Additional InformationThe Court referred the points which should be kept in mind while applying the Section 89 of the Code: (i) If the reference is to arbitration or conciliation, the court has to record that the reference is by mutual consent. Nothing further need be stated in the order sheet. (ii) If the reference is to any other ADR process, the court should briefly record that having regard to the nature of dispute, the case deserves to be referred to Lok Adalat, or mediation or judicial settlement, as the case may be. There is no need for an elaborate order for making the reference. (iii) The requirement in Section 89(1) that the court should formulate or reformulate the terms of settlement would only mean that court has to briefly refer to the nature of dispute and decide upon the appropriate ADR process. (iv) If the Judge in charge of the case assists the parties and if settlement negotiations fail, he should not deal with the adjudication of the matter, to avoid apprehensions of bias and prejudice.

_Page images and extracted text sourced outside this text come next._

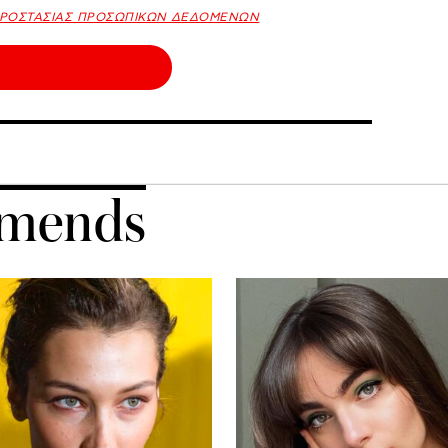
ΠΡΟΣΤΑΣΙΑΣ ΠΡΟΣΩΠΙΚΩΝ ΔΕΔΟΜΕΝΩΝ
mends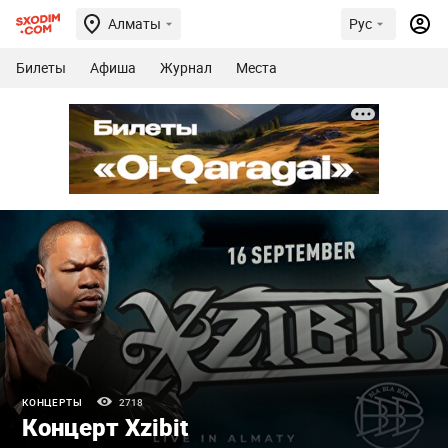
Алматы
Рус
Билеты
Афиша
Журнал
Места
КОНЦЕРТЫ
2718
Концерт Xzibit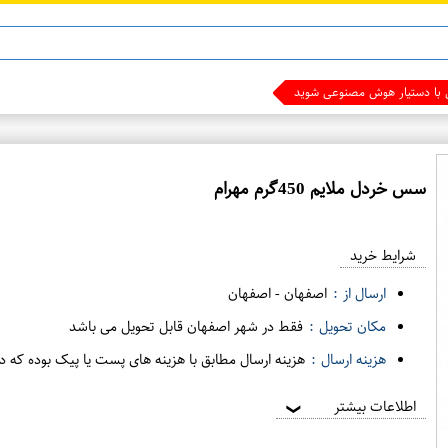
سس خردل ملايم 450گرم مهرام
ع
م
شرایط خرید
د
ه
ارسال از :
اصفهان
-
اصفهان
ف
مکان تحویل :
فقط در شهر اصفهان قابل تحویل می باشد
ر
هزینه ارسال :
هزینه ارسال مطابق با هزینه های پست یا پیک بوده که د
و
ش
اطلاعات بیشتر
❯
ی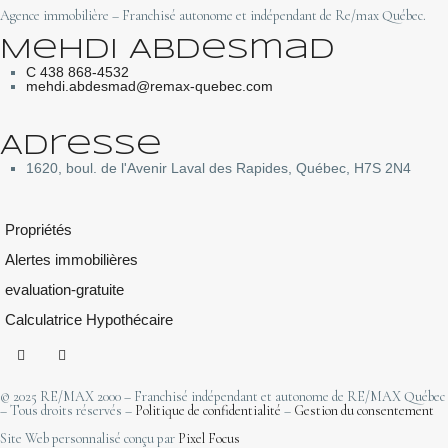
Agence immobilière – Franchisé autonome et indépendant de Re/max Québec.
Mehdi Abdesmad
C 438 868-4532
mehdi.abdesmad@remax-quebec.com
Adresse
1620, boul. de l'Avenir Laval des Rapides, Québec, H7S 2N4
Propriétés
Alertes immobilières
evaluation-gratuite
Calculatrice Hypothécaire
© 2025 RE/MAX 2000 – Franchisé indépendant et autonome de RE/MAX Québec
– Tous droits réservés –
Politique de confidentialité
–
Gestion du consentement
Site Web personnalisé conçu par
Pixel Focus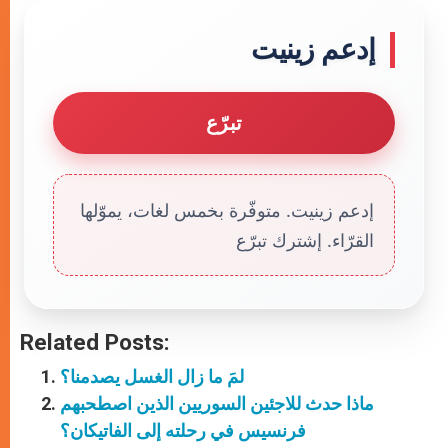
إدعم زينيت
تبرّع
إدعم زينيت. متوفّرة بخمس لغات، يموّلها
القرّاء. إشترك تبرّع
Related Posts:
لمَ ما زال الغسل يصدمنا؟
ماذا حدث للاجئين السوريين الذين اصطحبهم
فرنسيس في رحلته إلى الفاتيكان؟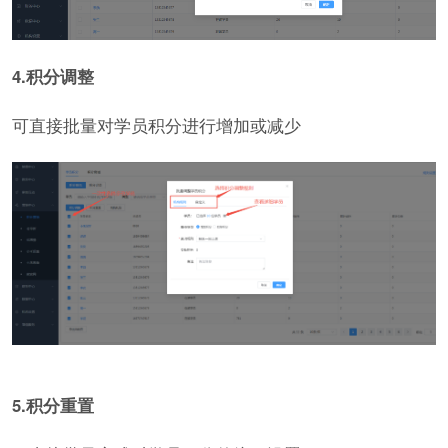
4.积分调整
可直接批量对学员积分进行增加或减少
5.积分重置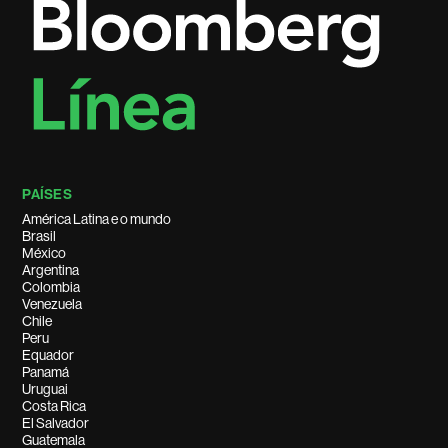
PAÍSES
América Latina e o mundo
Brasil
México
Argentina
Colombia
Venezuela
Chile
Peru
Equador
Panamá
Uruguai
Costa Rica
El Salvador
Guatemala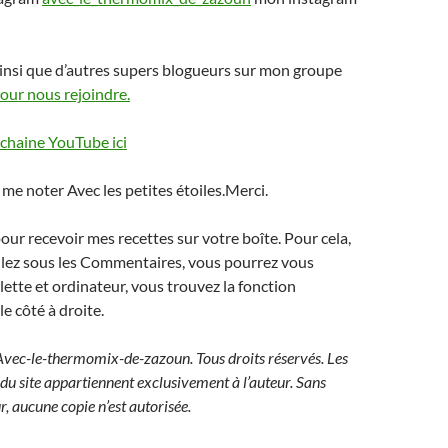
insi que d’autres supers blogueurs sur mon groupe
pour nous rejoindre.
chaine YouTube ici
 me noter Avec les petites étoiles.Merci.
r recevoir mes recettes sur votre boîte. Pour cela,
llez sous les Commentaires, vous pourrez vous
lette et ordinateur, vous trouvez la fonction
le côté à droite.
vec-le-thermomix-de-zazoun. Tous droits réservés. Les
 du site appartiennent exclusivement à l’auteur. Sans
ur, aucune copie n’est autorisée.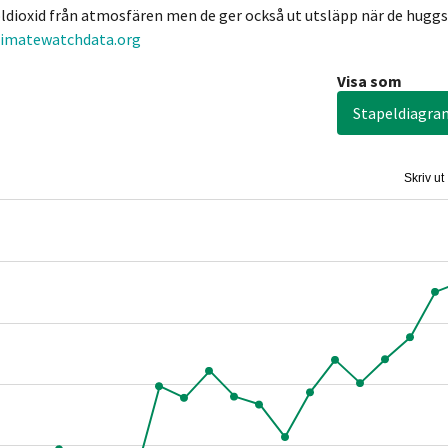
oldioxid från atmosfären men de ger också ut utsläpp när de huggs
climatewatchdata.org
Visa som
Stapeldiagra
Skriv ut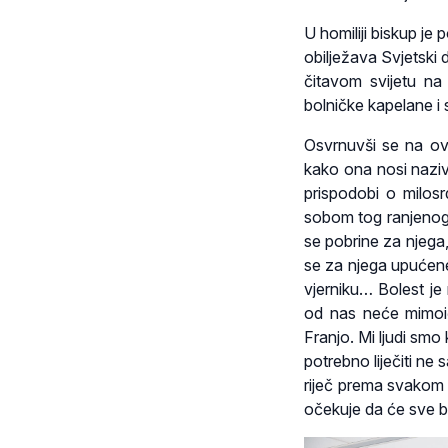
U homiliji biskup je
obilježava Svjetski 
čitavom svijetu na 
bolničke kapelane i 
Osvrnuvši se na ov
kako ona nosi naziv 
prispodobi o milos
sobom tog ranjenog 
se pobrine za njega,
se za njega upućene
vjerniku… Bolest j
od nas neće mimoići
Franjo. Mi ljudi smo 
potrebno liječiti ne 
riječ prema svakom
očekuje da će sve bi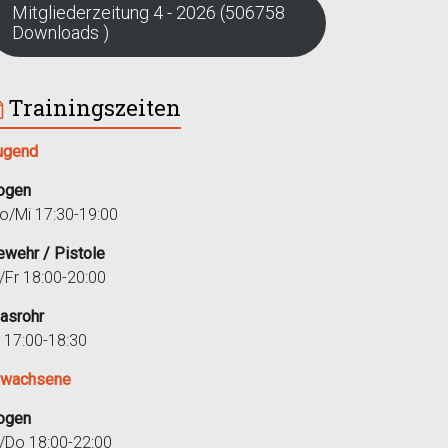
Mitgliederzeitung 4 - 2026 (506758
Downloads )
Trainingszeiten
ugend
ogen
o/Mi 17:30-19:00
ewehr / Pistole
i/Fr 18:00-20:00
lasrohr
r 17:00-18:30
rwachsene
ogen
i/Do 18:00-22:00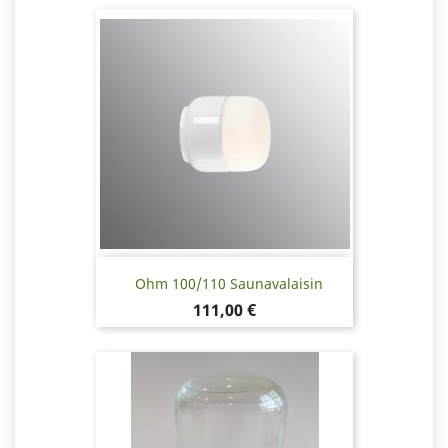
Ohm 100/110 Saunavalaisin
Hinta
111,00 €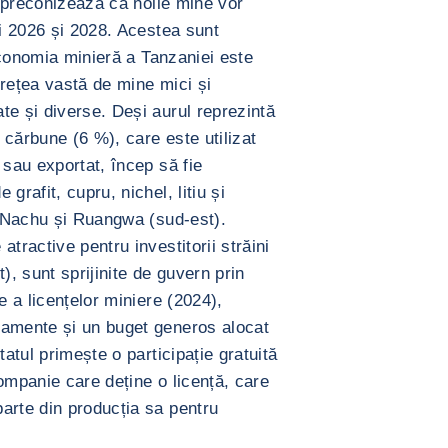
Se preconizează că noile mine vor
ui 2026 și 2028. Acestea sunt
 economia minieră a Tanzaniei este
 rețea vastă de mine mici și
te și diverse. Deși aurul reprezintă
cărbune (6 %), care este utilizat
 sau exportat, încep să fie
grafit, cupru, nichel, litiu și
in Nachu și Ruangwa (sud-est).
tractive pentru investitorii străini
), sunt sprijinite de guvern prin
e a licențelor miniere (2024),
pamente și un buget generos alocat
tatul primește o participație gratuită
ompanie care deține o licență, care
arte din producția sa pentru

It is therefore advisable to refer cases proposed for Judicial Settlement to another Judge. |
Conclusion
- The Court held that the trial court did not adopt the proper procedure while enforcing Section 89 of the Code.

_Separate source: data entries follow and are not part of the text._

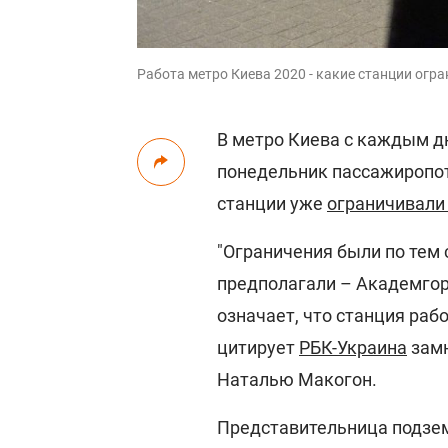
Работа метро Киева 2020 - какие станции огр
В метро Киева с каждым д
понедельник пассажиропот
станции уже
ограничивали 
"Ограничения были по тем 
предполагали – Академгор
означает, что станция рабо
цитирует
РБК-Украина
замн
Наталью Макогон.
Представительница подзем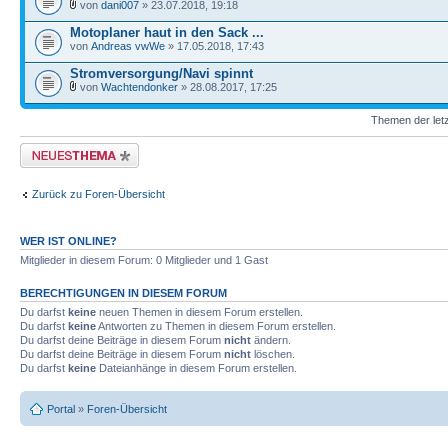
von
dani007
» 23.07.2018, 19:18
Motoplaner haut in den Sack ...
von
Andreas vwWe
» 17.05.2018, 17:43
Stromversorgung/Navi spinnt
von
Wachtendonker
» 28.08.2017, 17:25
Themen der letz
Neues Thema erstellen
Zurück zu Foren-Übersicht
WER IST ONLINE?
Mitglieder in diesem Forum: 0 Mitglieder und 1 Gast
BERECHTIGUNGEN IN DIESEM FORUM
Du darfst
keine
neuen Themen in diesem Forum erstellen.
Du darfst
keine
Antworten zu Themen in diesem Forum erstellen.
Du darfst deine Beiträge in diesem Forum
nicht
ändern.
Du darfst deine Beiträge in diesem Forum
nicht
löschen.
Du darfst
keine
Dateianhänge in diesem Forum erstellen.
Portal
»
Foren-Übersicht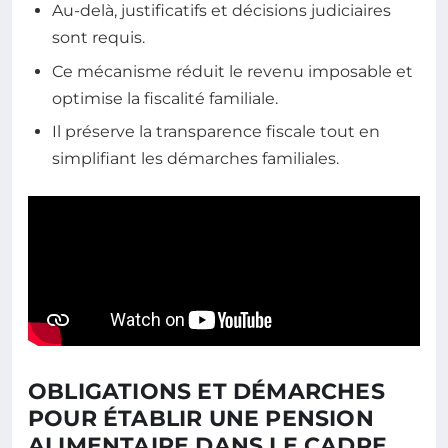
Au-delà, justificatifs et décisions judiciaires
sont requis.
Ce mécanisme réduit le revenu imposable et
optimise la fiscalité familiale.
Il préserve la transparence fiscale tout en
simplifiant les démarches familiales.
OBLIGATIONS ET DÉMARCHES
POUR ÉTABLIR UNE PENSION
ALIMENTAIRE DANS LE CADRE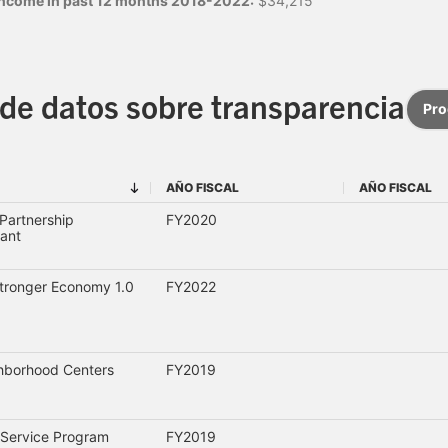
 income in past 12 months 2018-2022:
$34,215
de datos sobre transparencia
Pr
AÑO FISCAL
AÑO FISCAL
AÑO FISCAL
AÑO FISCAL
Partnership
FY2020
ant
Stronger Economy 1.0
FY2022
borhood Centers
FY2019
Service Program
FY2019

- Failure to invoke Section 89 suo moto after completion of pleadings and considering it only after an application under Section 89 was filed, is erroneous.

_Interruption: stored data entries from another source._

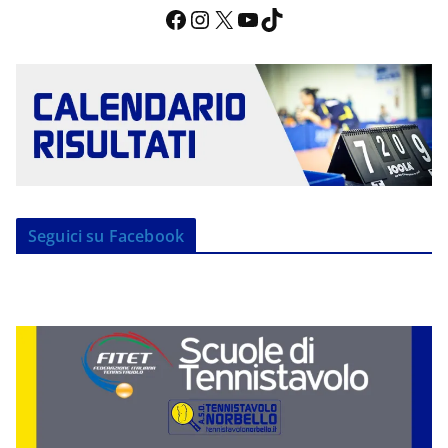
Facebook
Instagram
X
YouTube
TikTok
Seguici su Facebook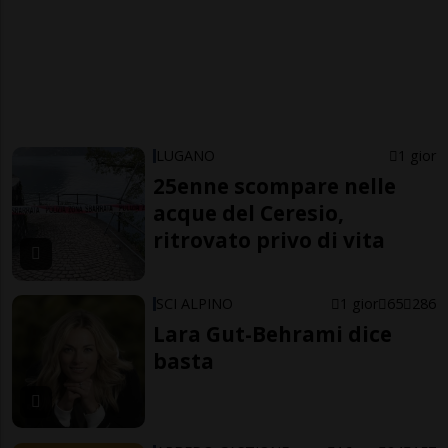
LUGANO
1 gior
25enne scompare nelle
acque del Ceresio,
ritrovato privo di vita
SCI ALPINO
1 gior
65
286
Lara Gut-Behrami dice
basta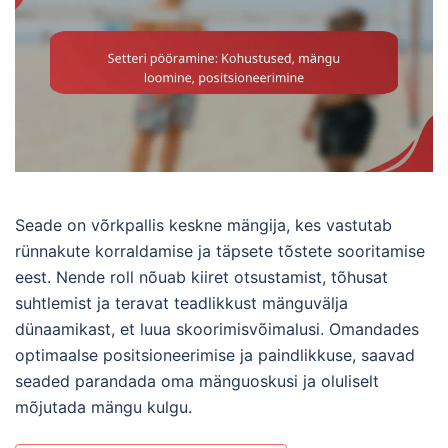
Seade on võrkpallis keskne mängija, kes vastutab
rünnakute korraldamise ja täpsete tõstete sooritamise
eest. Nende roll nõuab kiiret otsustamist, tõhusat
suhtlemist ja teravat teadlikkust mänguvälja
dünaamikast, et luua skoorimisvõimalusi. Omandades
optimaalse positsioneerimise ja paindlikkuse, saavad
seaded parandada oma mänguoskusi ja oluliselt
mõjutada mängu kulgu.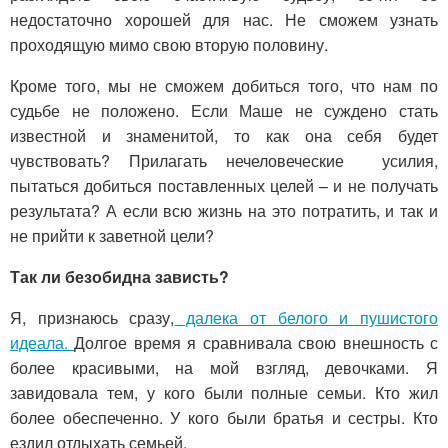
недостаточно хорошей для нас. Не сможем узнать
проходящую мимо свою вторую половину.
Кроме того, мы не сможем добиться того, что нам по
судьбе не положено. Если Маше не суждено стать
известной и знаменитой, то как она себя будет
чувствовать? Прилагать нечеловеческие усилия,
пытаться добиться поставленных целей – и не получать
результата? А если всю жизнь на это потратить, и так и
не прийти к заветной цели?
Так ли безобидна зависть?
Я, признаюсь сразу,
далека от белого и пушистого
идеала.
Долгое время я сравнивала свою внешность с
более красивыми, на мой взгляд, девочками. Я
завидовала тем, у кого были полные семьи. Кто жил
более обеспеченно. У кого были братья и сестры. Кто
ездил отдыхать семьей.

- And held that a civil court exercising power under Section 89 of the Code cannot refer a suit to arbitration unless all the parties to the suit agree for such reference.
Notes
Section 89 of the Code of Civil Procedure, 1908, Settlement of disputes outside the Court.- (1)Where it appears to the court that there exist elements of a settlement which may be acceptable to the parties, the court shall formulate the terms of settlement and give them to the parties for their observations and after receiving the observations of the parties, the court may reformulate the terms of a possible settlement and refer the same for.-
(a) arbitration;
(b) conciliation;
(c) judicial settlement including settlement through Lok Adalat; or
(d) mediation
(2) Where a dispute has been referred-
(a) for arbitration or conciliation, the provisions of the Arbitration and Conciliation Act, 1996 shall apply as if the proceedings for arbitration or conciliation were referred for settlement under the provisions of that Act;
(b) to Lok Adalat, the court shall refer the same to the Lok Adalat in accordance with the provisions of sub-section (1) of section 20 of the Legal Services Authorities Act, 1987 and all other provisions of that Act shall apply in respect of the dispute so referred to the Lok Adalat;
(c) for judicial settlement, the court shall refer the same to a suitable institution or person and such institution or person shall be deemed to be a Lok Adalat and all the provisions of the Legal Services Authorities Act, 1987 shall apply as if the dispute were referred to a Lok Adalat under the provisions of that Act;
(d) for mediation, the court shall effect a compromise between the parties and shall follow such procedure as may be prescribed.